The year is 876 A.D. and the protagonist, the dispossessed Lord Uhtred of Bebbanburg, finds himself estranged from the Danes who raised him and grudgingly sworn to King Alfred of Wessex, the only Saxon king that history would award the title "The Great."
Alfred and Uhtred have an uncomfortable alliance. Alfred is a man of peace and a devout Christian, while Uhtred is a vicious warlord raised by Danish Vikings and loyal to the pagan gods. Regardless of their religious and philosophical differences though, Alfred knows that he needs Uhtred to defend Wessex from the Viking invaders that have taken up residence in the neighboring kingdoms of Mercia and East Anglia.
By 877, the sons of Lothbrok are all gone and the Great Heathen Army is led by a Danish Earl named Guthrum. Bored by the fragile peace that Alfred has brokered with Guthrum's Danish horde, Uhtred steals one of the king's ships and goes raiding in the British kingdom of Cornwall. During his raid, Uhtred makes common cause with a Danish Viking named Svein. Together, they double-cross a minor Christian King of the Britons and steal his treasures, greatest among them the beautiful shadow queen Iseult.
Uhtred takes Iseult back to his lands in Wessex where they become lovers. Alfred quickly gets wind of Uhtred's unauthorized raid from an escaped British Priest named Asser. The king summons Uhtred to Wintanceaster (Winchester Castle) to answer for his crimes against fellow Christians. Uhtred refuses to humble himself before Alfred and he is sentenced to a trial by combat against Alfred's champion, the mighty Steapa.
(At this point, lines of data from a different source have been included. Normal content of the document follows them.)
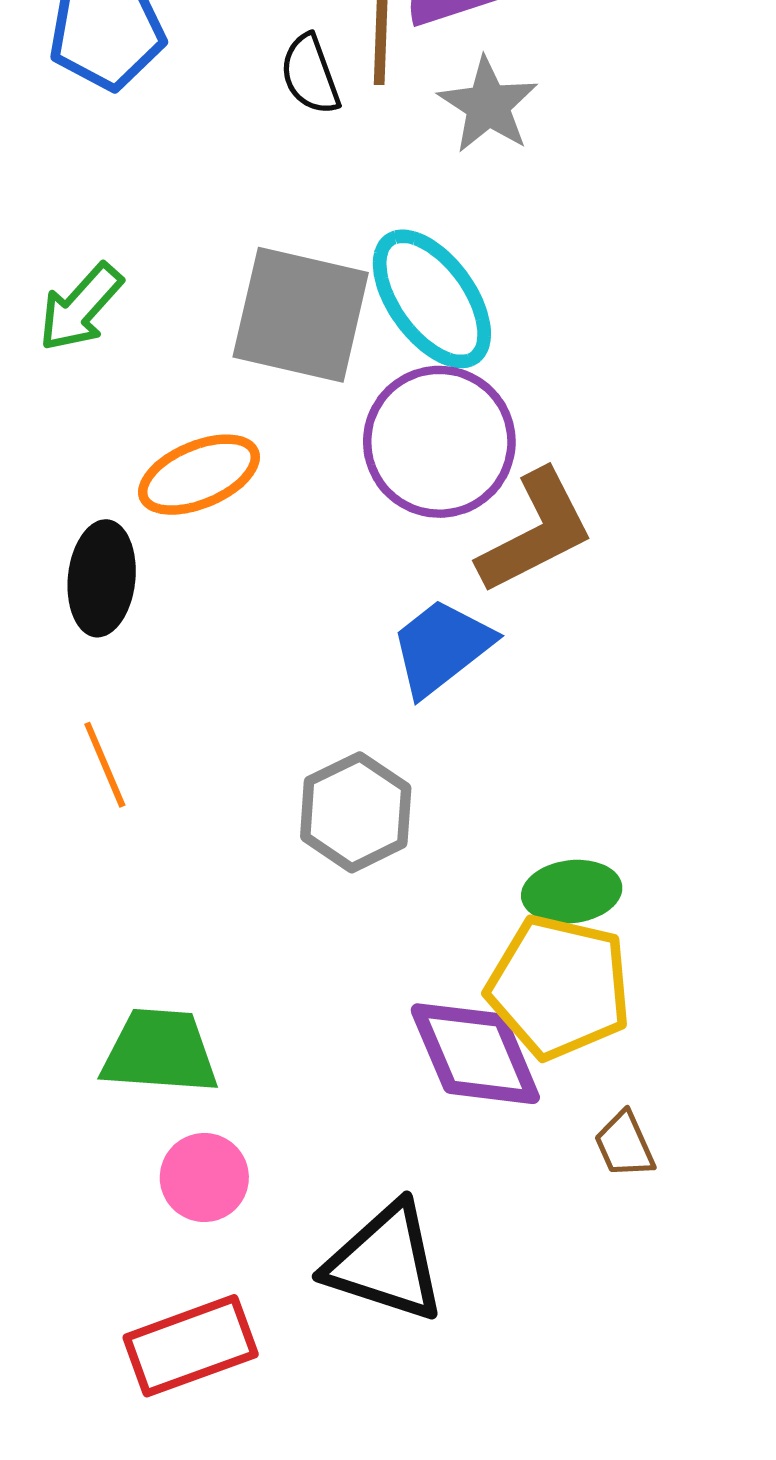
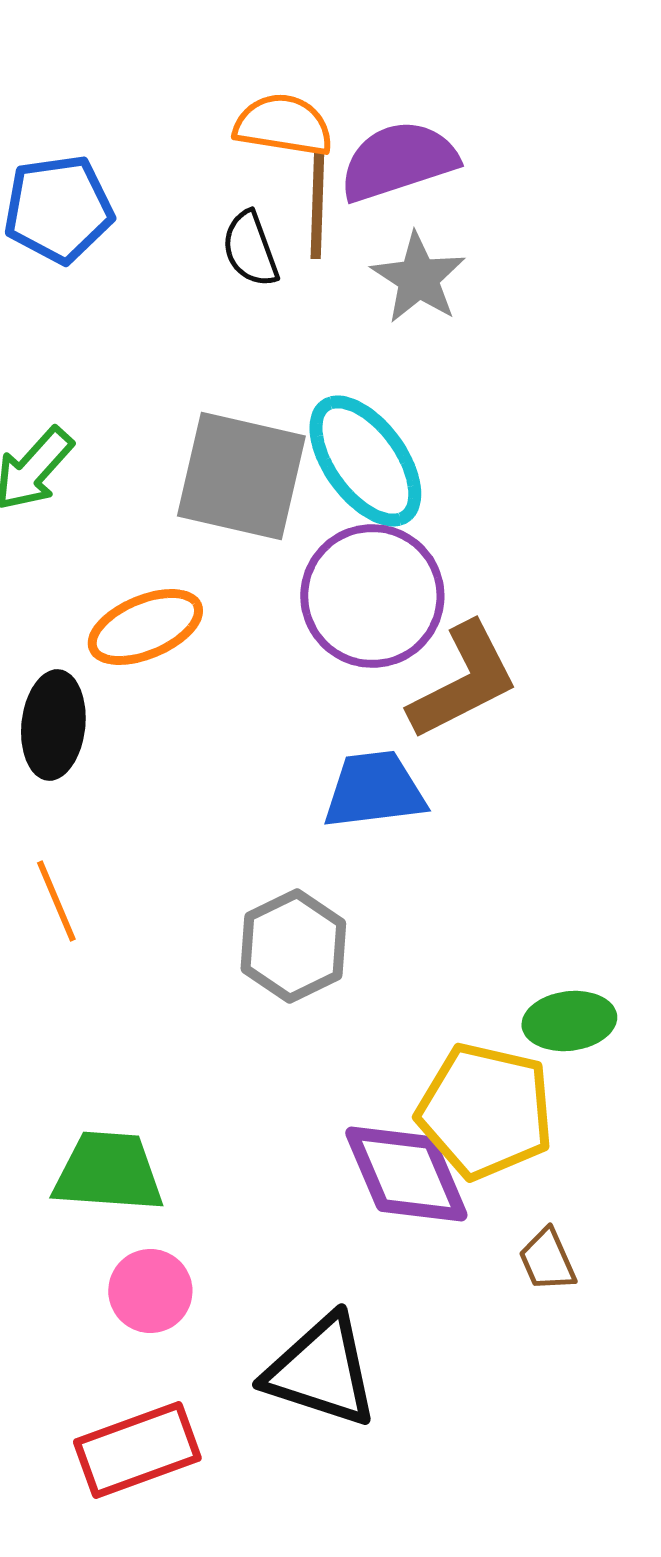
blue trapezoid: (441, 647) -> (374, 790), turned 31
green ellipse: (572, 892) -> (569, 1021), moved

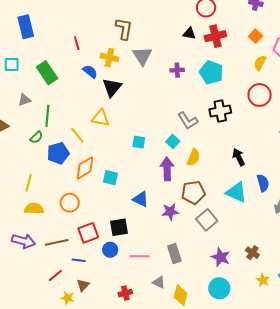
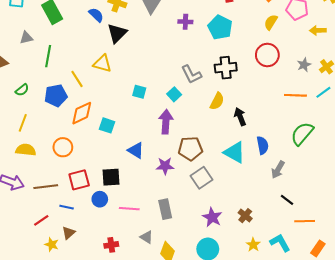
green semicircle: (36, 137) -> (22, 90), moved
yellow semicircle: (194, 157) -> (217, 101), moved

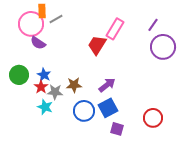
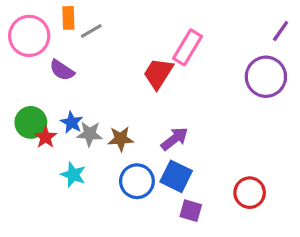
pink circle: (31, 24) -> (29, 36), moved
purple line: (153, 25) -> (281, 31), moved
red star: (41, 87) -> (46, 137), moved
gray star: (55, 92) -> (90, 134), moved
blue square: (108, 108) -> (176, 176), turned -36

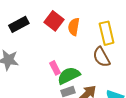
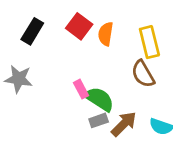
black rectangle: (19, 24) -> (32, 31), turned -30
green semicircle: (69, 76) -> (99, 99), turned 60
Steapa and Uhtred's fight is interrupted by an invading band of Vikings. After Uhtred escapes the slaughter, he learns that the surprise attack was engineered by Guthrum and that the fragile peace between Wessex and the Danes in East Anglia has been broken. Guthrum's army overruns Wessex, capturing Wintanceaster and the surrounding lands. Alfred barely escapes with his life and is forced into hiding in the swamps outside Defnascir.
Uhtred protects Alfred during his darkest hour and eventually crafts a plan whereby the remaining Saxon loyalists are able to defeat Svein in the swamps and recapture Wintanceaster from Guthrum's Danes. The climactic scene is the historic Battle of Ethandun, a massive campaign that sees Saxon rule restored in Wessex. Despite Uhtred's victory, his lover Iseult is killed in the tumult.
Best part of story, including ending:
The Pale Horseman is action packed and depicts a fictionalized account of the events leading up to the Battle of Ethandun. If not for Alfred's success at Ethandun, the English people would be speaking Danish today.
Best scene in story:
Iseult users her shadow queen magic to heal Alfred's son Edward of a fever during their exile in the swamp.
Opinion about the main character:
Uhtred is portrayed in the best light in the Pale Horseman. He has no love for Alfred the man, but he has given him his solemn oath and so he serves even when all seems lost.